Castillo v. G&M Realty L.P.
In a ruling concerning the Visual Artists Rights Act of 1990 (“VARA”) which grants certain “moral rights” to visual artists, the Second Circuit affirmed a district court ruling that a real estate developer was liable under VARA for $6.75 million in statutory damages after he painted over 45 works of graffiti art at the “graffiti mecca” known as 5Pointz in Queens, New York.
The developer, Gerald Wolkoff, owned a series of warehouses that, under the curatorship of distinguished graffiti artist Jonathan Cohen, was transformed into an exhibition of graffiti art which became a world-renowned center for graffiti art, attracting thousands of visitors each day.
Cohen discovered in 2013 that Wolkoff intended to demolish 5Pointz and build apartments on the site. After unsuccessfully trying to prevent the demolition Cohen and other artists sued Wolkoff under VARA.
VARA provides artists with the right to prevent any intentional destruction of a work of “recognized stature”. For artwork incorporated into buildings, the artist’s rights may be waived only with a signed instrument or, if the work is removable, after providing or attempting to provide the artist with notice of the intended action affecting the artwork.
The district court granted the artists a temporary restraining order to prevent the demolition of 5Pointz. But when the TRO expired, and after the court advised that it would not grant a preliminary injunction, Wolkoff hired painters to whitewash 5Pointz, painting over 49 works of art. Following trial, the district court ruled that 45 of the works had achieved “recognized stature” and that Wolkoff violated VARA by destroying them. The court also determined that Wolkoff’s actions were willful, stating that Wolkoff acted out of “pure pique and revenge for the nerve of the Plaintiffs to sue to attempt to prevent the destruction of their art,” and awarded the artists the maximum statutory damages, amounting to $6.75 million.

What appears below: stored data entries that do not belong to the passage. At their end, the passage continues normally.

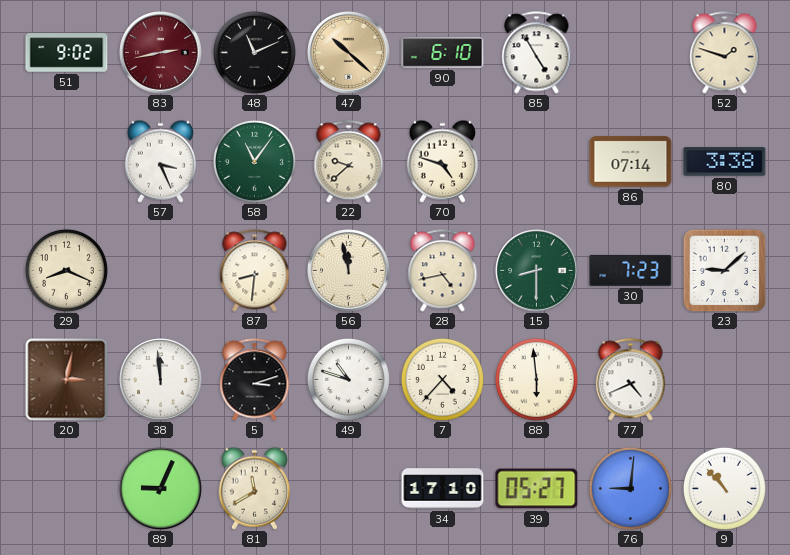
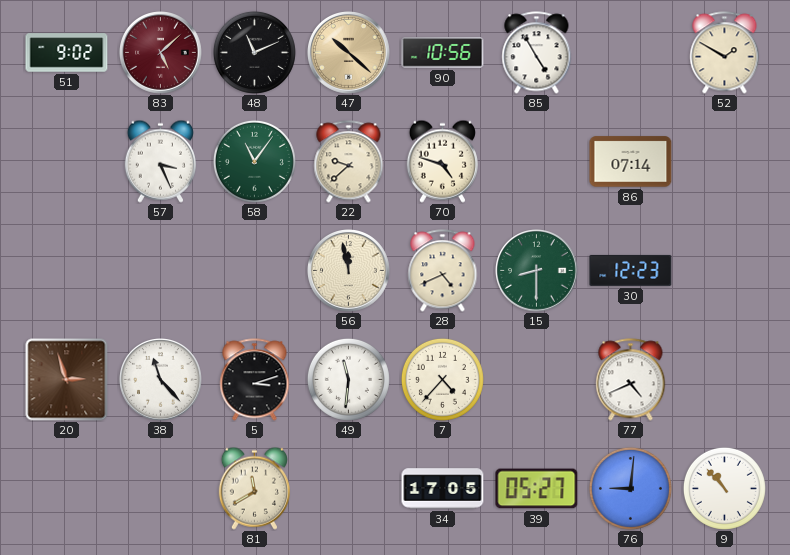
83: 2:43 -> 5:08
90: 6:10 -> 10:56
52: 1:48 -> 1:50
80: 3:38 -> none
29: 8:19 -> none
87: 8:31 -> none
28: 4:43 -> 4:41
30: 7:23 -> 12:23
23: 9:08 -> none
20: 3:02 -> 2:57
38: 11:59 -> 11:23
49: 10:48 -> 11:31
88: 5:59 -> none
89: 9:04 -> none
34: 17:10 -> 17:05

On appeal, the central issue was whether the works had achieved “recognized stature.” The Second Circuit held “that a work is of recognized stature when it is one of high quality, status, or caliber that has been acknowledged as such by a relevant community.”
Wolkoff argued that, because the works were temporary, they could not have recognized stature. The Second Circuit disagreed, explaining that nothing in VARA excludes temporary works from being of “recognized stature.” The Second Circuit also rejected Wolkoff’s argument, that the artists knew 5Pointz might eventually be torn down, agreeing with the district court’s observation that Wolkoff made no attempt to satisfy VARA’s explicit waiver or notice requirements.
The Second Circuit further rejected Wolkoff’s challenge to the maximum statutory damages award. Explaining that “a violation is willful when a defendant had knowledge that its conduct was unlawful or recklessly disregarded that possibility,” and Wolkoff deliberately chose not to follow VARA’s notice provision, without any legitimate business reason not to do so.